MicroCredentials. It is the desire of the Digital Europe program of the EU Commission (see the EU DEP-ADS Call text under which EURIDICE falls) that all course providers are able to hand out to all learners/students (if they wish so) an official certificate stating their achievements in terms of learning outcomes, including the associated amount of work done by learners/students. This is called a microcredential (Figs. 1 and 2 below, taken from the official EU brochure). Below an outline how EURIDICE can achieve this.
Fig1 (above) and Fig 2 (below): excerpts from the European Union leaflet A European Approach to Micro-Credentials, updated Dec2021.
A course description that satisfies the mentioned “EU standard elements” is pretty basic, not difficult to achieve, and does not present much of an additional burden for education and research staff. There must be a good description of the course, but the mentioned standard EU elements are mostly already found in any neat syllabus of a course offering/announcement (including the current JMP up for international accreditation, see the respective docs).
BTW, 1 ects corresponds to on average 25 hours of learner/student work (there are some differences across countries). Also, a 3-4 ects course typically correspond to about 20 hours of senior staff in terms of input contact hours.

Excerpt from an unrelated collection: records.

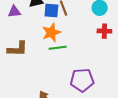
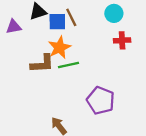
brown L-shape: (17, 49) -> (42, 64), moved
purple pentagon: (82, 80) -> (101, 101), turned 30

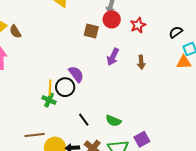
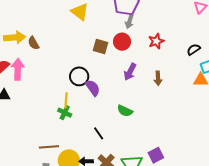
red circle: (112, 19) -> (122, 42), moved
brown square: (91, 31) -> (100, 46), moved
black circle: (65, 87) -> (79, 76), moved
green semicircle: (113, 121) -> (125, 111), moved

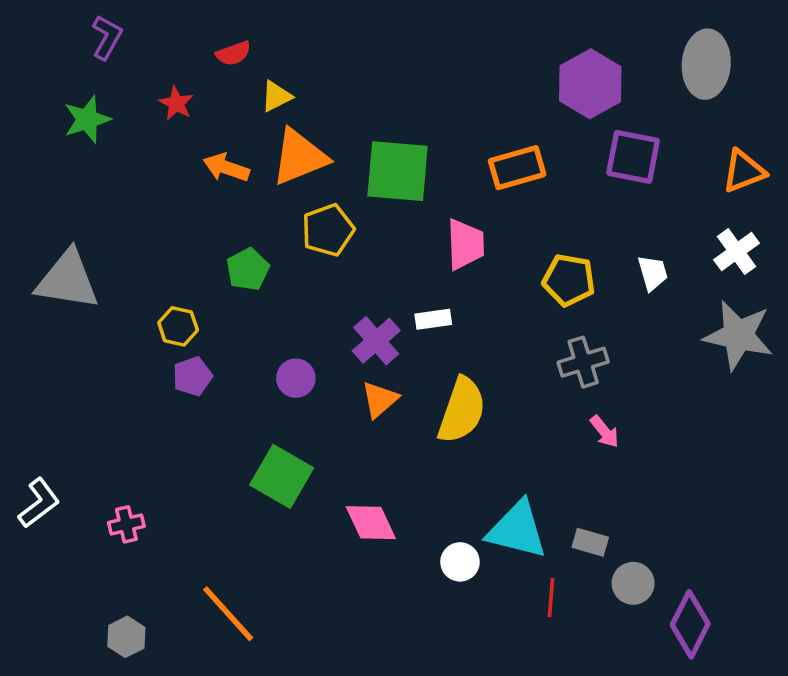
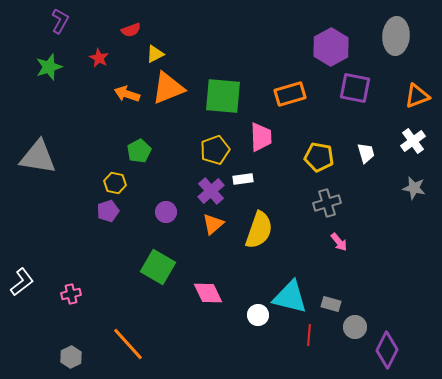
yellow pentagon: (328, 230) -> (215, 150), moved
yellow hexagon: (178, 326) -> (115, 183), moved
gray star: (738, 335) -> (414, 188), size x0.6

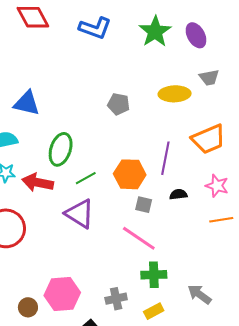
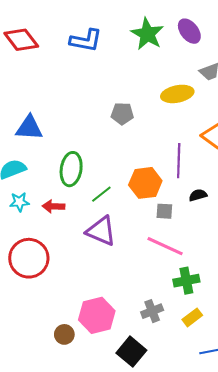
red arrow: (38, 182) -> (53, 206), size x0.7

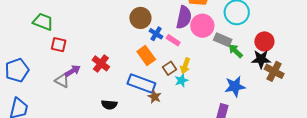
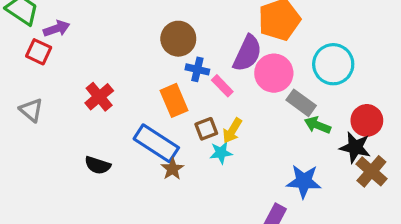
blue cross: (156, 34) -> (197, 69), turned -32
green arrow: (236, 51) -> (318, 125), turned -35
purple arrow: (73, 71) -> (57, 29), moved

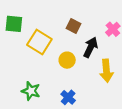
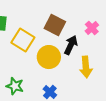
brown square: (73, 26) -> (55, 25), size x1.5
yellow circle: (67, 60) -> (49, 57), size x1.5

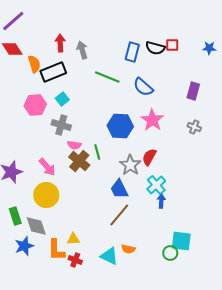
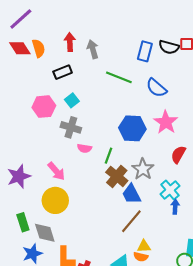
orange semicircle: (34, 64) -> (39, 48), moved
black rectangle: (53, 72) -> (63, 72), size x0.7
green line: (97, 152) -> (108, 156), turned 35
red semicircle: (149, 157) -> (178, 155), moved
brown cross: (79, 161) -> (117, 176), moved
yellow triangle: (73, 239) -> (144, 246), moved

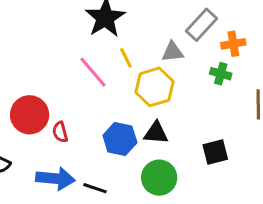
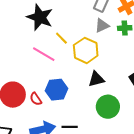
gray triangle: (173, 52) -> (102, 26), moved
blue hexagon: (120, 139) -> (57, 90), moved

Proposed MicroCredentials Approach.
What the MicroCredential Board can achieve is that it hands out to partners (who want, this is voluntary) the right to add to the certificates they hand out to their learners/students a EURIDICE-level “stamp”, as it were: EURIDICE Quality-Assured MicroCredential.
For this we need to agree on a simple and transparent procedure:
- Course providers can submit a description of a course to be accepted as a EURIDICE MicroCredential to the Board.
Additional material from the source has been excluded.